I just pick up the old thread today because the second F-5E is still in progress and it's going on! Meanwhile reached the paint shop and again I try a free hand camo with my Iwata HP-CS.

This time it will be finished in the "old blue" scheme. Up to now I have not found many Tiger II models sporting that scheme (1 in 1/72 hand painted and one AFV Club in 1/48. But at both kits i get headache when I look for a match of the colors...well, now I know, the color job is difficult for "old blue"!)

OFC the fuselage got a coat of grey Tamiya primer and first paint on was FS 35190 synth. haze blue (THE blue of the 3 colors). The only out of jar color I found in the Xtracolor range: X160! Using the Xtracolor thinner it was no big deal about drying time. After 2 days about I sprayed the next color: MM 2033, FS 35414 for the bright "green". MM like I used to know - hazlefree!

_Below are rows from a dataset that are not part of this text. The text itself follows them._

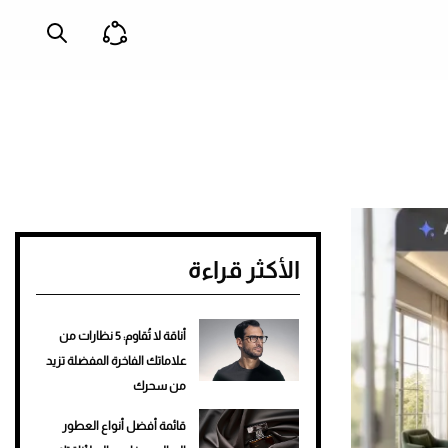
الأكثر قراءة
أناقة لا تُقاوم: 5 نظارات من
علاماتك الفاخرة المفضلة تزيد
من سحرك
قائمة أفضل أنواع العطور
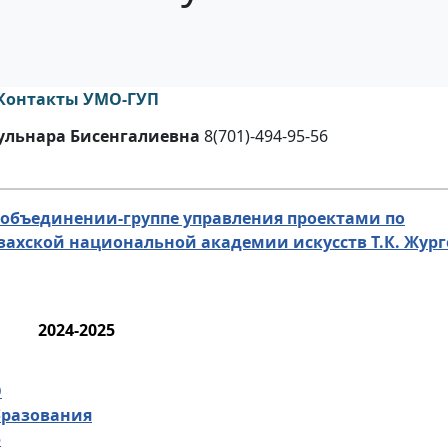
Контакты УМО-ГУП
Гульнара Бисенгалиевна
8(701)-494-95-56
объединении-группе управления проектами по
захской национальной академии искусств Т.К. Жур
2024-2025
О
бразования
ю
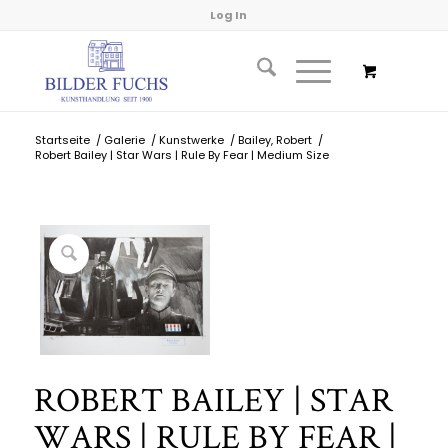
Log In
Startseite
/
Galerie
/
Kunstwerke
/
Bailey, Robert
/
Robert Bailey | Star Wars | Rule By Fear | Medium Size
ROBERT BAILEY | STAR
WARS | RULE BY FEAR |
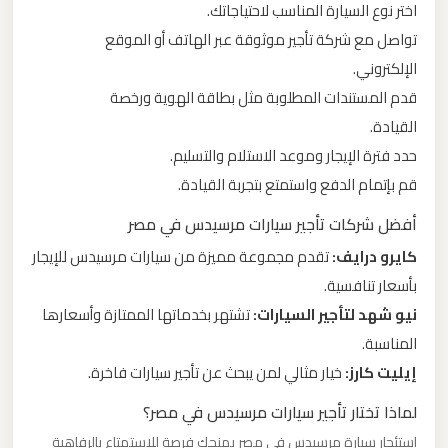
اختر نوع السيارة المناسب لاحتياجاتك.
تواصل مع شركة تأجير موثوقة عبر الهاتف أو الموقع
ليموزين
الإلكتروني.
من
قدم المستندات المطلوبة مثل بطاقة الهوية ورخصة
القاهرة
القيادة.
الى
مطار
حدد فترة الإيجار وموعد الاستلام والتسليم.
برج
قم بإتمام الدفع واستمتع بتجربة القيادة.
العرب
أفضل شركات تأجير سيارات مرسيدس في مصر
كايرو درايف:
تقدم مجموعة مميزة من سيارات مرسيدس للإيجار
ليموزين
بأسعار تنافسية.
من
نيو شهد لتأجير السيارات:
تشتهر بخدماتها الممتازة وأسعارها
الاسكندرية
المناسبة.
الى
إيليت كارز:
خيار مثالي لمن يبحث عن تأجير سيارات فاخرة.
مطار
القاهرة
لماذا تختار تأجير سيارات مرسيدس في مصر؟
استئجار سيارة مرسيدس في مصر يمنحك فرصة للاستمتاع بالرفاهية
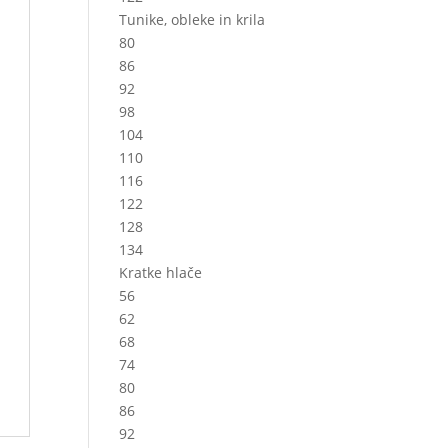
Tunike, obleke in krila
80
86
92
98
104
110
116
122
128
134
Kratke hlače
56
62
68
74
80
86
92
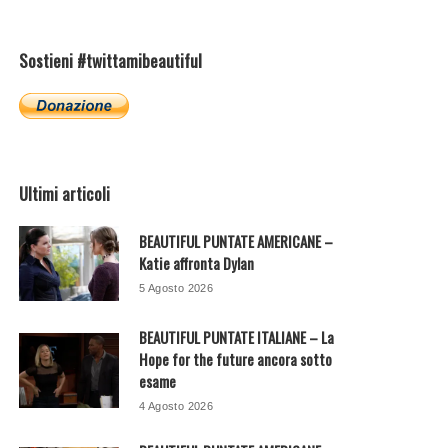
Sostieni #twittamibeautiful
Ultimi articoli
BEAUTIFUL PUNTATE AMERICANE –
Katie affronta Dylan
5 Agosto 2026
BEAUTIFUL PUNTATE ITALIANE – La
Hope for the future ancora sotto
esame
4 Agosto 2026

Last one was the FS 35164: my HU 144 already dried and the MM 1720 I did not get from my LHS. TwoBobs recommend Gunze H43 "blue gray" and I also found a good match in the Tamiya range: XF 50. The Gunze looks a bit more "blue" and not so dark like Tamiya...I go for Gunze on that case because I found 2 pics of the real aircraft showing it on the ground from left and right side and that dark gray looks really close to the Gunze H43. This time I remember a tip from a fellow modeller and I hand paint the camo demarcation lines with future. So I still can see the shiny line while it is otherwise invisible and will not disturb the airbrush coat!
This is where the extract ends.